For more advanced installations (e.g. installing from source or with extra dependencies such as Ray and AWS utilities), please see our Installation Guide
Quickstart
Check out our 10-minute quickstart!
In this example, we load images from an AWS S3 bucket and run a simple function to generate thumbnails for each image:
import daft as daft
import io
from PIL import Image
def get_thumbnail(img: Image.Image) -> Image.Image:
"""Simple function to make an image thumbnail"""
imgcopy = img.copy()
imgcopy.thumbnail((48, 48))
return imgcopy
# Load a dataframe from files in an S3 bucket
df = daft.from_glob_path("s3://daft-public-data/laion-sample-images/*")
# Get the AWS S3 url of each image
df = df.select(df["path"].alias("s3_url"))
# Download images and load as a PIL Image object
df = df.with_column("image", df["s3_url"].url.download().apply(lambda data: Image.open(io.BytesIO(data)), return_dtype=daft.DataType.python()))
# Generate thumbnails from images
df = df.with_column("thumbnail", df["image"].apply(get_thumbnail, return_dtype=daft.DataType.python()))
df.show(3)
Benchmarks
To see the full benchmarks, detailed setup, and logs, check out our benchmarking page.
More Resources
- 10-minute tour of Daft - learn more about Daft's full range of capabilities including dataloading from URLs, joins, user-defined functions (UDF), groupby, aggregations and more.
- User Guide - take a deep-dive into each topic within Daft
- API Reference - API reference for public classes/functions of Daft
Contributing
To start contributing to Daft, please read CONTRIBUTING.md
Telemetry
To help improve Daft, we collect non-identifiable data.
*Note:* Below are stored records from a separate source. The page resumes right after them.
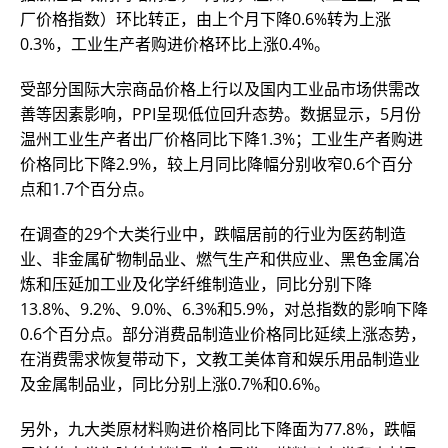
厂价格指数）环比转正，由上个月下降0.6%转为上涨
0.3%，工业生产者购进价格环比上涨0.4%。
受部分国际大宗商品价格上行以及国内工业品市场供需改
善等因素影响，PPI呈现低位回升态势。数据显示，5月份
温州工业生产者出厂价格同比下降1.3%；工业生产者购进
价格同比下降2.9%，较上月同比降幅分别收窄0.6个百分
点和1.7个百分点。
在调查的29个大类行业中，跌幅居前的行业为医药制造
业、非金属矿物制品业、燃气生产和供应业、黑色金属冶
炼和压延加工业及化学纤维制造业，同比分别下降
13.8%、9.2%、9.0%、6.3%和5.9%，对总指数的影响下降
0.6个百分点。部分消费品制造业价格同比延续上涨态势，
在消费需求恢复带动下，文教工美体育和娱乐用品制造业
及金属制品业，同比分别上涨0.7%和0.6%。
另外，九大类原材料购进价格同比下降面为77.8%，跌幅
To disable this behavior, set the following environment variable: DAFT_ANALYTICS_ENABLED=0
The data that we collect is:
- Non-identifiable: events are keyed by a session ID which is generated on import of Daft
- Metadata-only: we do not collect any of our users’ proprietary code or data
- For development only: we do not buy or sell any user data
Please see our documentation for more details.
Related Projects
Dataframe | Query Optimizer | Complex Types | Distributed | Arrow Backed | Vectorized Execution Engine | Out-of-core |
---|---|---|---|---|---|---|
Daft | Yes | Yes | Yes | Yes | Yes | Yes |
Pandas | No | Python object | No | optional >= 2.0 | Some(Numpy) | No |
Polars | Yes | Python object | No | Yes | Yes | Yes |
Modin | Eagar | Python object | Yes | No | Some(Pandas) | Yes |
Pyspark | Yes | No | Yes | Pandas UDF/IO | Pandas UDF | Yes |
Dask DF | No | Python object | Yes | No | Some(Pandas) | Yes |
Check out our dataframe comparison page for more details!
License
Daft has an Apache 2.0 license - please see the LICENSE file.